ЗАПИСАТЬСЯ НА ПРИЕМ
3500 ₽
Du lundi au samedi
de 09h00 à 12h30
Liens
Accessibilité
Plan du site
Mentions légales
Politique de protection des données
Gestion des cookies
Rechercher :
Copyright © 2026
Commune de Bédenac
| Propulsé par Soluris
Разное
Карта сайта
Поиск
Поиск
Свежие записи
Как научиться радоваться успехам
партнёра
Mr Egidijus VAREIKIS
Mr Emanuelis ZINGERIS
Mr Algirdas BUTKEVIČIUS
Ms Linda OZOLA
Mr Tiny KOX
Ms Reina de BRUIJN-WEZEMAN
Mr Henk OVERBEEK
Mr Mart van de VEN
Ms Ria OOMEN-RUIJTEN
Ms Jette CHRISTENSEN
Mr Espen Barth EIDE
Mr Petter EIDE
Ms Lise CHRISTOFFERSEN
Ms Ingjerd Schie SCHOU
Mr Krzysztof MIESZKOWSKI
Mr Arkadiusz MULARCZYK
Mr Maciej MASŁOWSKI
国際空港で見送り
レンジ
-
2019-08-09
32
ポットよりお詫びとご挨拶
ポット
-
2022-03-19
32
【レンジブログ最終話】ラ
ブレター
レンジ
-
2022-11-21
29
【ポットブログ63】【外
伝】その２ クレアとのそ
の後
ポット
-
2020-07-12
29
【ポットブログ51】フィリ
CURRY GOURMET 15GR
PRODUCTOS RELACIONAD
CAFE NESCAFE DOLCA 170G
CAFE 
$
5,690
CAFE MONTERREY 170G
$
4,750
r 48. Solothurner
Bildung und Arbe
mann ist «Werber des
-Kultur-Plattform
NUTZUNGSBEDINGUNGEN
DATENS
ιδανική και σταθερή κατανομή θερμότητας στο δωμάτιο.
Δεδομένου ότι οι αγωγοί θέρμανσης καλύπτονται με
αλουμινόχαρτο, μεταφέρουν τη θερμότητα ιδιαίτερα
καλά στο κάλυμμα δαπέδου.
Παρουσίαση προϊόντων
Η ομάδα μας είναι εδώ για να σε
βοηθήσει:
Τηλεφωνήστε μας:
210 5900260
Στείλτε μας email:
——
AIM OF THE TASK - Your task is to write out every record exactly.

SOLUTION TO THIS TASK -
ЗАПИСАТЬСЯ НА ПРИЕМ
3500 ₽
Du lundi au samedi
de 09h00 à 12h30
Liens
Accessibilité
Plan du site
Mentions légales
Politique de protection des données
Gestion des cookies
Rechercher :
Copyright © 2026
Commune de Bédenac
| Propulsé par Soluris
Разное
Карта сайта
Поиск
Поиск
Свежие записи
Как научиться радоваться успехам
партнёра
Mr Egidijus VAREIKIS
Mr Emanuelis ZINGERIS
Mr Algirdas BUTKEVIČIUS
Ms Linda OZOLA
Mr Tiny KOX
Ms Reina de BRUIJN-WEZEMAN
Mr Henk OVERBEEK
Mr Mart van de VEN
Ms Ria OOMEN-RUIJTEN
Ms Jette CHRISTENSEN
Mr Espen Barth EIDE
Mr Petter EIDE
Ms Lise CHRISTOFFERSEN
Ms Ingjerd Schie SCHOU
Mr Krzysztof MIESZKOWSKI
Mr Arkadiusz MULARCZYK
Mr Maciej MASŁOWSKI
国際空港で見送り
レンジ
-
2019-08-09
32
ポットよりお詫びとご挨拶
ポット
-
2022-03-19
32
【レンジブログ最終話】ラ
ブレター
レンジ
-
2022-11-21
29
【ポットブログ63】【外
伝】その２ クレアとのそ
の後
ポット
-
2020-07-12
29
【ポットブログ51】フィリ
CURRY GOURMET 15GR
PRODUCTOS RELACIONAD
CAFE NESCAFE DOLCA 170G
CAFE 
$
5,690
CAFE MONTERREY 170G
$
4,750
r 48. Solothurner
Bildung und Arbe
mann ist «Werber des
-Kultur-Plattform
NUTZUNGSBEDINGUNGEN
DATENS
ιδανική και σταθερή κατανομή θερμότητας στο δωμάτιο.
Δεδομένου ότι οι αγωγοί θέρμανσης καλύπτονται με
αλουμινόχαρτο, μεταφέρουν τη θερμότητα ιδιαίτερα
καλά στο κάλυμμα δαπέδου.
Παρουσίαση προϊόντων
Η ομάδα μας είναι εδώ για να σε
βοηθήσει:
Τηλεφωνήστε μας:
210 5900260
Στείλτε μας email:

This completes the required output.